* **DIRECTIONS**: Every line in the records below that holds the word "AREA" is to be copied.

· · · ·

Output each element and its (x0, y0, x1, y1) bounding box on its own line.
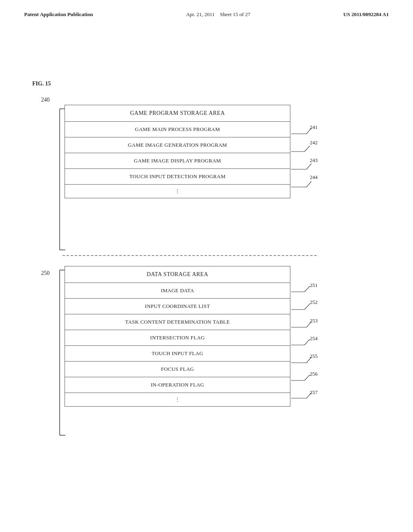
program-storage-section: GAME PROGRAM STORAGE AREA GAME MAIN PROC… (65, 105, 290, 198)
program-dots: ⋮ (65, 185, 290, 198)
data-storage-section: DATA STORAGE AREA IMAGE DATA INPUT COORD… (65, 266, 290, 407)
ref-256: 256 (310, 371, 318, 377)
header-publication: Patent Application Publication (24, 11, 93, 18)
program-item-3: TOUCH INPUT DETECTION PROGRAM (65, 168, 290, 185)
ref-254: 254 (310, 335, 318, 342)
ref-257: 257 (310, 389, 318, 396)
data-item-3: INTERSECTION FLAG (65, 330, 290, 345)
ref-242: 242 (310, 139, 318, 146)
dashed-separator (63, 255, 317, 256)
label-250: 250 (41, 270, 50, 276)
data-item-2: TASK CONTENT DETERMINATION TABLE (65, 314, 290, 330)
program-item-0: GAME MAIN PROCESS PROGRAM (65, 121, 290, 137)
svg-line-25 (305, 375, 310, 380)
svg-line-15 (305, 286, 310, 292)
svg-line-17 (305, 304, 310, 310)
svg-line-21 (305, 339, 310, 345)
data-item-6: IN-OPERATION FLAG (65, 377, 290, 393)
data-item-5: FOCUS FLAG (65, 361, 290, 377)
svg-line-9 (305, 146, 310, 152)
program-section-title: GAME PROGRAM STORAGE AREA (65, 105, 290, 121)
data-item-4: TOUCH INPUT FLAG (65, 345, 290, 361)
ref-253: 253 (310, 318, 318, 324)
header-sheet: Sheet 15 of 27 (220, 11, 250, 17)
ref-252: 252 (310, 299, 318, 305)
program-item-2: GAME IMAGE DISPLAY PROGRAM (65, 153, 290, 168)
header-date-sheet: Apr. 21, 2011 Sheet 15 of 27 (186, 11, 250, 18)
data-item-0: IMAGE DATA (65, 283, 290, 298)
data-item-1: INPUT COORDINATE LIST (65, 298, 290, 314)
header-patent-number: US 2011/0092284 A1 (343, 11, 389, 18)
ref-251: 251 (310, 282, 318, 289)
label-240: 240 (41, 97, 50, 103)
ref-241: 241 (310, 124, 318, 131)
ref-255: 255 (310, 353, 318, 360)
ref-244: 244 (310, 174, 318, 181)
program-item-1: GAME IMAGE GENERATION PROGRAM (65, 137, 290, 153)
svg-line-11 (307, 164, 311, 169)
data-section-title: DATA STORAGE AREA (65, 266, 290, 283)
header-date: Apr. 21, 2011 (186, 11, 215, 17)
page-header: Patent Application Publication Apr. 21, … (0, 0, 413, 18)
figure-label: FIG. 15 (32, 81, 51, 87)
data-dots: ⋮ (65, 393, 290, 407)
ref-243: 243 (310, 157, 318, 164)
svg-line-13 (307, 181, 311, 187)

· · · ·

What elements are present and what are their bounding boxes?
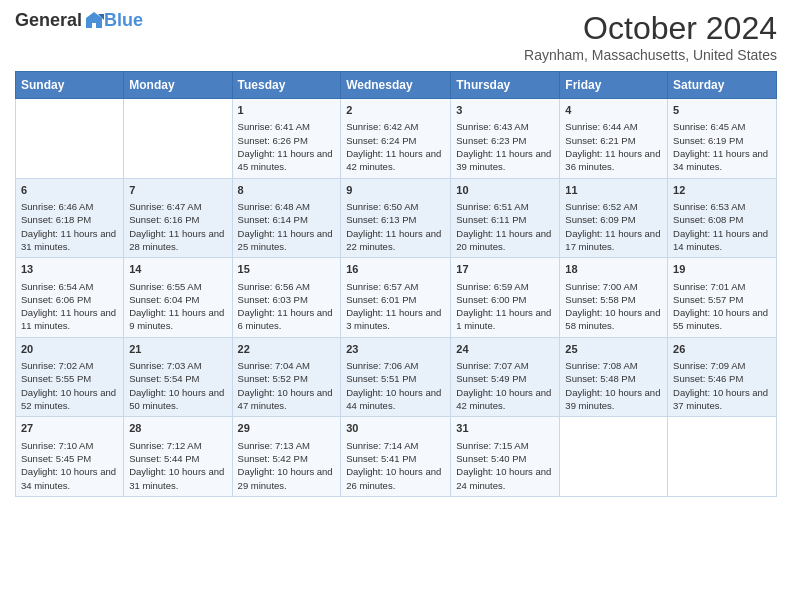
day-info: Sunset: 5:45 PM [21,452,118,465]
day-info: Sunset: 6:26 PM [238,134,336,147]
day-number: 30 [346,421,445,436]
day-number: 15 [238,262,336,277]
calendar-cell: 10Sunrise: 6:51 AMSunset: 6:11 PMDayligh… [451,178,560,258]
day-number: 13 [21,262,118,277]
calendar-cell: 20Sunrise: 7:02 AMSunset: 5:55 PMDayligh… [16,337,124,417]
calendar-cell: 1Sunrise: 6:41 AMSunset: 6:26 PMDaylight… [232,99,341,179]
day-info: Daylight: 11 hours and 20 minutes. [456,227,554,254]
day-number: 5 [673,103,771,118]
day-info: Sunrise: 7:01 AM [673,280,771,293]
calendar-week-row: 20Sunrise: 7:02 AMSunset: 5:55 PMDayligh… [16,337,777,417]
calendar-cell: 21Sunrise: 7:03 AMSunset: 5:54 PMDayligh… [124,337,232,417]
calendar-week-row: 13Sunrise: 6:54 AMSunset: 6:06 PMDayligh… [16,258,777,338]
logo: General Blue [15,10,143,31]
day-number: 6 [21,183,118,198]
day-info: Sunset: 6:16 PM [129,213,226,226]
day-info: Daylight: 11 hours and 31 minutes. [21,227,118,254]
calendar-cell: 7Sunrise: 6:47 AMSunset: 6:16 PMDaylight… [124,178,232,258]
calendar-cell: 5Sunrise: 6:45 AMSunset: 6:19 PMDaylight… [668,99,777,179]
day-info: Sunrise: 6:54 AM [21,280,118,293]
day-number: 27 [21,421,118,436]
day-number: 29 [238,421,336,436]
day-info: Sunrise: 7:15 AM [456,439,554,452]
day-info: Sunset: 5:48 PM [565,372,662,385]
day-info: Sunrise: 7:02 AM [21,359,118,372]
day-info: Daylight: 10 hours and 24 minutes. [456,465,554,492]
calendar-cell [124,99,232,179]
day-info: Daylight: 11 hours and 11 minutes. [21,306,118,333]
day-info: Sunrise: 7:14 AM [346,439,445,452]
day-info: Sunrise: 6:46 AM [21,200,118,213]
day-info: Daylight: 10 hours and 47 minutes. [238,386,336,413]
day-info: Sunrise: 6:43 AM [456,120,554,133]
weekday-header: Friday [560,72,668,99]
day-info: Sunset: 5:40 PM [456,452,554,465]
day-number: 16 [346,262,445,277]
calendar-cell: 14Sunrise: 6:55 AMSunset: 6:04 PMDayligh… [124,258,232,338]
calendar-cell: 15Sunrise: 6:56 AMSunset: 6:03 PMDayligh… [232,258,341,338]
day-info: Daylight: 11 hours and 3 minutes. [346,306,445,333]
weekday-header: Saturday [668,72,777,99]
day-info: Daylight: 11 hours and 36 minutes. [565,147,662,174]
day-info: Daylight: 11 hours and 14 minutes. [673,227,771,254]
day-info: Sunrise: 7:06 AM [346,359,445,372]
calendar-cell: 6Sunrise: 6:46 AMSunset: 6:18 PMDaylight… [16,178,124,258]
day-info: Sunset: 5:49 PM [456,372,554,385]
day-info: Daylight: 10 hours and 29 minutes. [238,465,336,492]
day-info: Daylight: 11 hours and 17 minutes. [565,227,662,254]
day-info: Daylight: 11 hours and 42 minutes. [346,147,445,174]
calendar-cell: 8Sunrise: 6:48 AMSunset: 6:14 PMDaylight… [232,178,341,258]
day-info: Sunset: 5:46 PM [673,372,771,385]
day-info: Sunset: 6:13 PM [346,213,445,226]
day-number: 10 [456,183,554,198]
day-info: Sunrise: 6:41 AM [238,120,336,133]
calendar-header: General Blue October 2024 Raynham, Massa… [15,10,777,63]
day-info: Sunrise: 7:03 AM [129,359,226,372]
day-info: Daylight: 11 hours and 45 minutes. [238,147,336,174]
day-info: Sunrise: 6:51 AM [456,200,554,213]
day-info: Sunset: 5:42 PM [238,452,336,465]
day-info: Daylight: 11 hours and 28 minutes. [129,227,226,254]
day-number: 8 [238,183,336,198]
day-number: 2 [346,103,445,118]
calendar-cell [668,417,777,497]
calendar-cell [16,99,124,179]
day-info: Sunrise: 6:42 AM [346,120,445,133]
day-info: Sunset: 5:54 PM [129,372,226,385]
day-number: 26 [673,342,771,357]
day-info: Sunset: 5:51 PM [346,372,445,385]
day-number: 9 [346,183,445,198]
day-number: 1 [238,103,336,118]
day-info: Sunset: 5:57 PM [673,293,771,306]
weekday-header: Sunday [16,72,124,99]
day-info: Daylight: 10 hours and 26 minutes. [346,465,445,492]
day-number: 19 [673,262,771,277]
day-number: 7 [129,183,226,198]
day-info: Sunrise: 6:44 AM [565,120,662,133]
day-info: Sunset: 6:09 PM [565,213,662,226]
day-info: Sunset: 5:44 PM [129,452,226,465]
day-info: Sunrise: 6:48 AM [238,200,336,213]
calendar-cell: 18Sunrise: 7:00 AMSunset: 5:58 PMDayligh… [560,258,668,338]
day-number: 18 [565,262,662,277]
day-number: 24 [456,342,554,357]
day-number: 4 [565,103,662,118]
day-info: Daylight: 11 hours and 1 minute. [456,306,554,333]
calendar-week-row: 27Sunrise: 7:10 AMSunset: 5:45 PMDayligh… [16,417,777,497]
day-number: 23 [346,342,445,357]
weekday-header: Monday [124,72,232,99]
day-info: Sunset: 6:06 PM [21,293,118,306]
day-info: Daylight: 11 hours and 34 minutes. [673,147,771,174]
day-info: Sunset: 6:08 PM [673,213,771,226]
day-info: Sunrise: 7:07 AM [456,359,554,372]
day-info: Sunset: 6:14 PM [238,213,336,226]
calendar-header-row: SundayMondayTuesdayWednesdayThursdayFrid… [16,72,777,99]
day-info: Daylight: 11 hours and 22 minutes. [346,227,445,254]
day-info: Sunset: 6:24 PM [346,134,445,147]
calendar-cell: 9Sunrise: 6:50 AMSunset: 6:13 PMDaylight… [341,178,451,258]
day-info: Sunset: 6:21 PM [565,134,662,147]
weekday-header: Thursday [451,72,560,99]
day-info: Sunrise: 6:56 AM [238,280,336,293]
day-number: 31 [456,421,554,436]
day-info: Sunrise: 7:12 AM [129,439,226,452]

· · · ·

* **WRITTEN ANSWER**:
program-storage-section: GAME PROGRAM STORAGE AREA GAME MAIN PROC… (65, 105, 290, 198)
data-storage-section: DATA STORAGE AREA IMAGE DATA INPUT COORD… (65, 266, 290, 407)
program-section-title: GAME PROGRAM STORAGE AREA (65, 105, 290, 121)
data-section-title: DATA STORAGE AREA (65, 266, 290, 283)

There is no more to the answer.